Responsiveness of Staff: Role Model. Baseline last year: 63.9%
Target for this year: 67.1 Unit Score: 71.59%
This has been incredible! And a lot to do with Staci’s projects with the phone and hourly rounding. The month of the hourly rounding rollout we hit the 99th percentile which means we ranked the highest out of all the nation's hospitals in this category! But I will be honest our scores are slipping, so make sure hourly rounding is done with presence-take time to really listen and look at your patient during hourly rounding.
Pain Management: Below Standards Baseline last year: 84.8%
Target for this year: 89% Unit Score: 79%
This is disappointing, but we started with a very high rating, so very difficult to maintain. This is a brand new goal, but so very important to both patient and nurse/CNA satisfaction. With hourly rounding, CNA’s need to ensure they know they should be asking about pain control to advocate and show the team effort to our patients and that we care. Reassessment needs to be checked and documented (by RN) within one hour. Using whiteboards to detail when the next pain med would be due is a good patient satisfier as well as communicates to the CNA for that team approach.

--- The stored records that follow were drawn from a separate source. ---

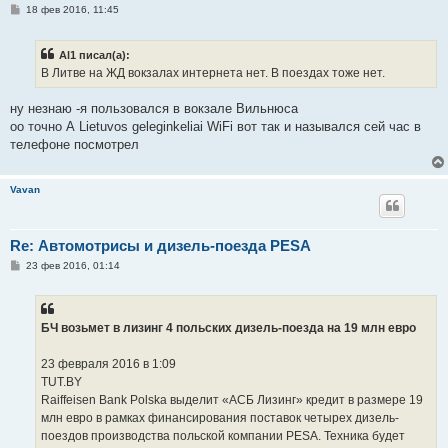
С
18 фев 2016, 11:45
о
о
б
Al1 писал(а):
щ
е
В Литве на ЖД вокзалах интернета нет. В поездах тоже нет.
н
и
е
ну незнаю -я пользовался в вокзале Вильнюса
оо точно А Lietuvos geleginkeliai WiFi вот так и назывался сей час в
телефоне посмотрел
Vavan
Re: Автомотрисы и дизель-поезда PESA
С
23 фев 2016, 01:14
о
о
б
щ
е
БЧ возьмет в лизинг 4 польских дизель-поезда на 19 млн евро
н
и
е
23 февраля 2016 в 1:09
TUT.BY
Raiffeisen Bank Polska выделит «АСБ Лизинг» кредит в размере 19
млн евро в рамках финансирования поставок четырех дизель-
поездов производства польской компании PESA. Техника будет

Discharge information: Successful
Baseline last year: 70.8% Target for this year: 74.3% Unit Score: 81.19%
Good job improving the discharge process. One thing to note though is that this area is still in the 10th percentile for the nation, so that means 90% of hospitals are doing better than us, so focusing on how to improve our discharge process will be a goal for Pulmonary this year.